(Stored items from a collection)
··········

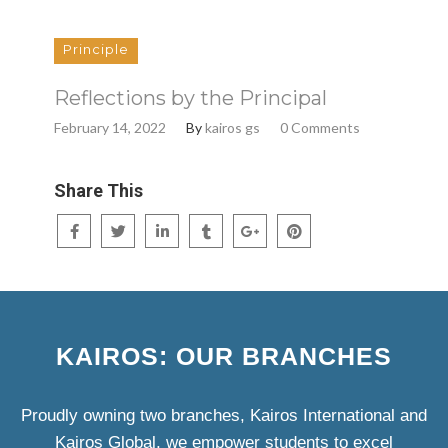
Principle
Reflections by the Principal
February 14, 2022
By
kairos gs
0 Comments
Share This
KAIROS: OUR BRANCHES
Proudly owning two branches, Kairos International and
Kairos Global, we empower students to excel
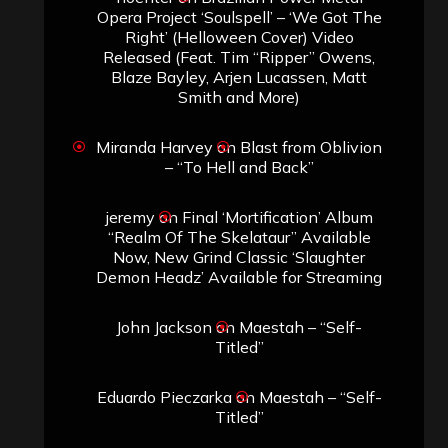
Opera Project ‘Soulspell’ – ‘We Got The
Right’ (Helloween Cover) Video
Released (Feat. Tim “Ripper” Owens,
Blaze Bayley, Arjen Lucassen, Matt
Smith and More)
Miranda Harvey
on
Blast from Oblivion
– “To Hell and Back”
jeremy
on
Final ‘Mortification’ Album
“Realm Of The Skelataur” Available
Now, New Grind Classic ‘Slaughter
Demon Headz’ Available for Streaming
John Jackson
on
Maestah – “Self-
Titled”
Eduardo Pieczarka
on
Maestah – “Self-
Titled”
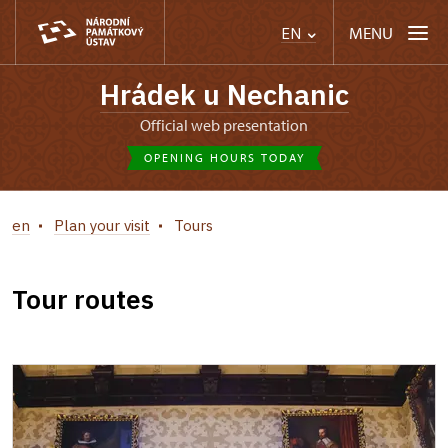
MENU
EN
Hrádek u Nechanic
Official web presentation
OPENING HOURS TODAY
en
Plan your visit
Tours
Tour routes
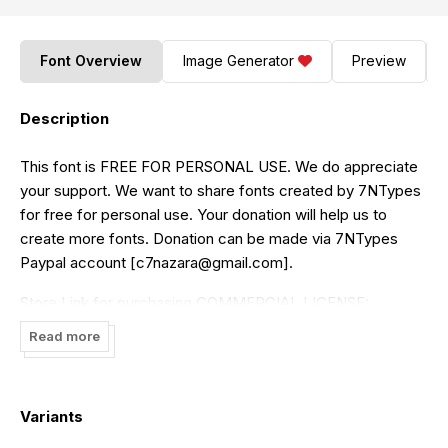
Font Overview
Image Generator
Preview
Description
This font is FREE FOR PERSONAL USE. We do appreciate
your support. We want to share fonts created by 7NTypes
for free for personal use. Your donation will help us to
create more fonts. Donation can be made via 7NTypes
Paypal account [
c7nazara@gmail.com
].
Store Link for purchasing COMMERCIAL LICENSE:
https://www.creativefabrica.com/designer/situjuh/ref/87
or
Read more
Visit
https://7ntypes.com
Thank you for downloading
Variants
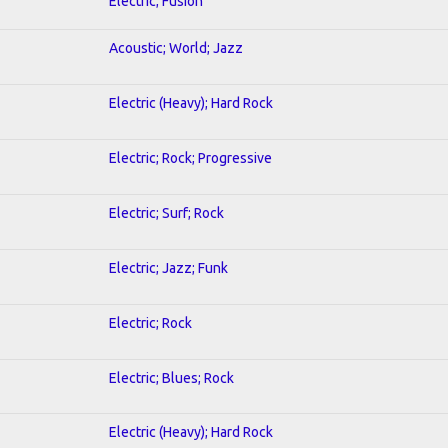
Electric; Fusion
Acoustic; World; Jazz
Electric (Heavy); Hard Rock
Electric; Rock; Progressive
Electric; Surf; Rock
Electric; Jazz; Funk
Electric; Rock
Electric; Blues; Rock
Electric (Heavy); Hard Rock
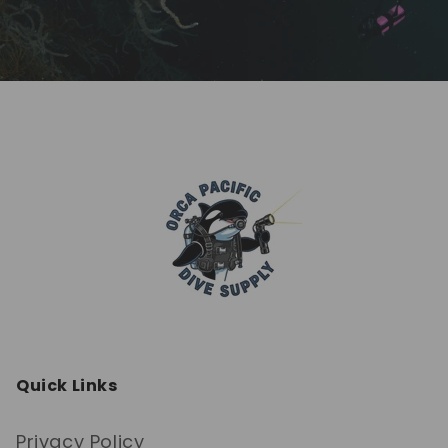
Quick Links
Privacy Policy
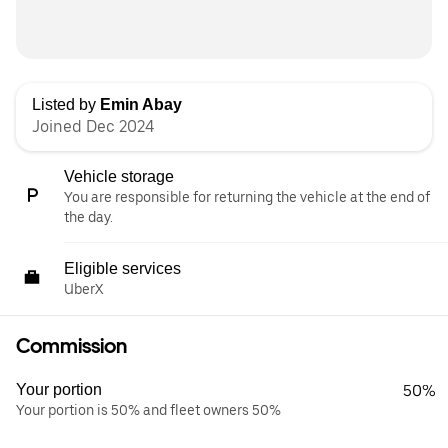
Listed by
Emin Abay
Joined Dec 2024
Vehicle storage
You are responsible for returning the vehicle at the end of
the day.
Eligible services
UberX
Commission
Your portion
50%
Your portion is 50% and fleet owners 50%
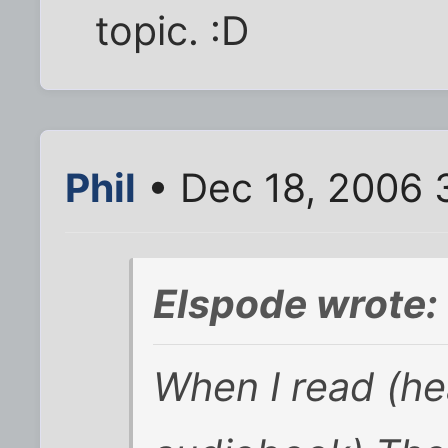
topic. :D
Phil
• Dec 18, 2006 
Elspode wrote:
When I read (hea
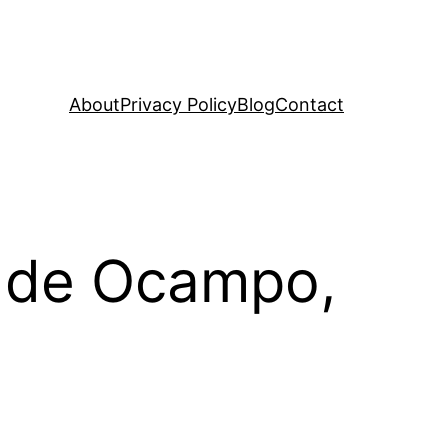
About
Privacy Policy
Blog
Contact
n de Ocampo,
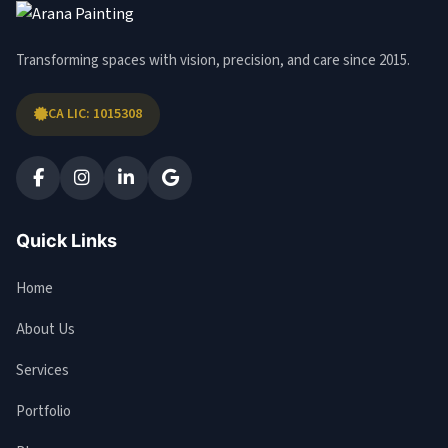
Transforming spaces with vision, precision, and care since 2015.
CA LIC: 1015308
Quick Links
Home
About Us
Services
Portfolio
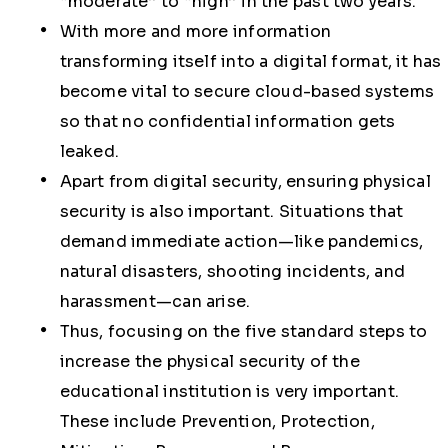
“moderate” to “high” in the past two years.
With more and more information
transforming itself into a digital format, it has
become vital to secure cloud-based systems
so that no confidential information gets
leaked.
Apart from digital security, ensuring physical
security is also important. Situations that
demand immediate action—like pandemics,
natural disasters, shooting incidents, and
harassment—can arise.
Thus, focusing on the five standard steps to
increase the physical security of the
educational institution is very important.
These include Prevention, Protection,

··········

### What is being asked
With the pictures left out, copy exactly the lines from the one containing "your support. We" through the final line of the records above, both included.

### Solution to this problem
your support. We want to share fonts created by 7NTypes
for free for personal use. Your donation will help us to
create more fonts. Donation can be made via 7NTypes
Paypal account [
c7nazara@gmail.com
].
Store Link for purchasing COMMERCIAL LICENSE:
https://www.creativefabrica.com/designer/situjuh/ref/87
or
Read more
Visit
https://7ntypes.com
Thank you for downloading
Variants
Electric; Fusion
Acoustic; World; Jazz
Electric (Heavy); Hard Rock
Electric; Rock; Progressive
Electric; Surf; Rock
Electric; Jazz; Funk
Electric; Rock
Electric; Blues; Rock
Electric (Heavy); Hard Rock
Quick Links
Privacy Policy
Listed by
Emin Abay
Joined Dec 2024
Vehicle storage
You are responsible for returning the vehicle at the end of
the day.
Eligible services
UberX
Commission
Your portion
50%
Your portion is 50% and fleet owners 50%
topic. :D
Phil
• Dec 18, 2006 
Elspode wrote:
When I read (hea
About
Privacy Policy
Blog
Contact
n de Ocampo,
Transforming spaces with vision, precision, and care since 2015.
CA LIC: 1015308
Quick Links
Home
About Us
Services
Portfolio
“moderate” to “high” in the past two years.
With more and more information
transforming itself into a digital format, it has
become vital to secure cloud-based systems
so that no confidential information gets
leaked.
Apart from digital security, ensuring physical
security is also important. Situations that
demand immediate action—like pandemics,
natural disasters, shooting incidents, and
harassment—can arise.
Thus, focusing on the five standard steps to
increase the physical security of the
educational institution is very important.
These include Prevention, Protection,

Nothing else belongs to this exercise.